China committing genocide against Uighurs in Xinjiang: US-based think tank

Rights activists have said Xinjiang is home to a vast network of extrajudicial internment camps. PHOTO: REUTERS

WASHINGTON (AFP, REUTERS, XINHUA) - The Chinese government's treatment of Uighurs has violated "each and every act" prohibited by the United Nations' Genocide Convention, a report by dozens of international experts alleged on Tuesday (March 9).

The report from Washington-based think tank Newlines Institute for Strategy and Policy offers an independent analysis of what legal responsibility Beijing could bear over its actions in the north-western Xinjiang region.

Rights activists have said Xinjiang is home to a vast network of extrajudicial internment camps that have imprisoned at least one million people, which China has defended as vocational training centres to counter extremism.

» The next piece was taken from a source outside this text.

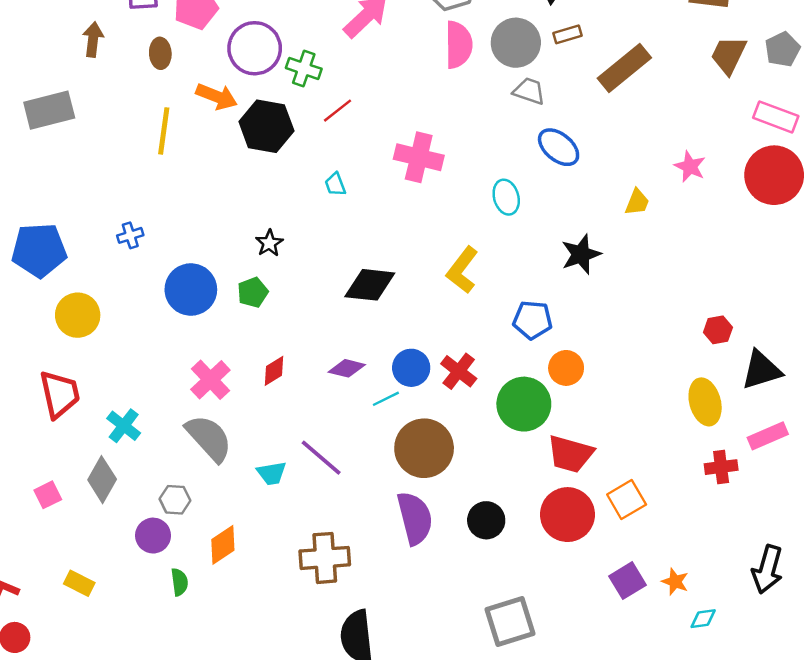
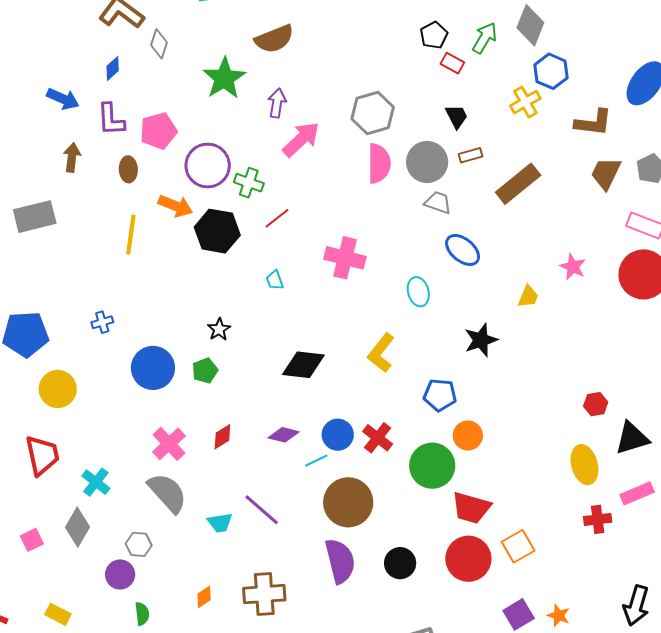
orange diamond: (223, 545) -> (204, 597), moved, size x0.7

"Uighurs are suffering serious bodily and mental harm from systematic torture and cruel treatment, including rape, sexual abuse, exploitation, and public humiliation, at the hands of camp officials," the report said.

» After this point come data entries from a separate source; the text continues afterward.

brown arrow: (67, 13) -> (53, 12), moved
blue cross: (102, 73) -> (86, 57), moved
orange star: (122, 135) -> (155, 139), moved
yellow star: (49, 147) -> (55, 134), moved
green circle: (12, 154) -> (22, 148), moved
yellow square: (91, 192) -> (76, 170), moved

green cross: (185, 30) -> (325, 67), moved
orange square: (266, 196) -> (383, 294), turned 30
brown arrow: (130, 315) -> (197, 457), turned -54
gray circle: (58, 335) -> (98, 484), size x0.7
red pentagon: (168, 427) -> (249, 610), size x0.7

The administration of president Donald Trump declared in January that China is carrying out genocide against the Uighurs and other mostly Muslim people.

For their part, Canadian Members of Parliament voted in February to label Beijing's treatment of Uighurs in Xinjiang as genocide, and ministers called on Prime Minister Justin Trudeau to officially label it as such.

'Intent to destroy the Uighurs'

Newlines identified more than 30 experts in fields ranging from international law to Chinese ethnic policies it said had examined the available evidence regarding Beijing's treatment of Uighur people and the Genocide Convention.

The convention was approved by the United Nations General Assembly in December 1948, with signatories that include China and 151 other countries.

It offers a handful of specific definitions of genocide, such as deliberately imposing conditions "calculated to bring about (a group's) physical destruction in whole or in part".

While violating just part of the convention can qualify as genocide, the report alleges Chinese authorities are in "breach of each and every act prohibited" by the definitions.

"The persons and entities perpetrating the...acts of genocide are all state agents or organs - acting under the effective control of the State - manifesting an intent to destroy the Uighurs as a group," the report alleges.

Newlines, which was previously known as Centre for Global Policy, released a report in December that alleged ethnic minority labourers in Xinjiang were being forced to pick cotton through a coercive state-run programme.

The report - which referenced online government documents - said the total number involved in three majority-Uighur regions exceeds a 2018 estimate of 517,000 people forced to pick cotton as part of the scheme by hundreds of thousands.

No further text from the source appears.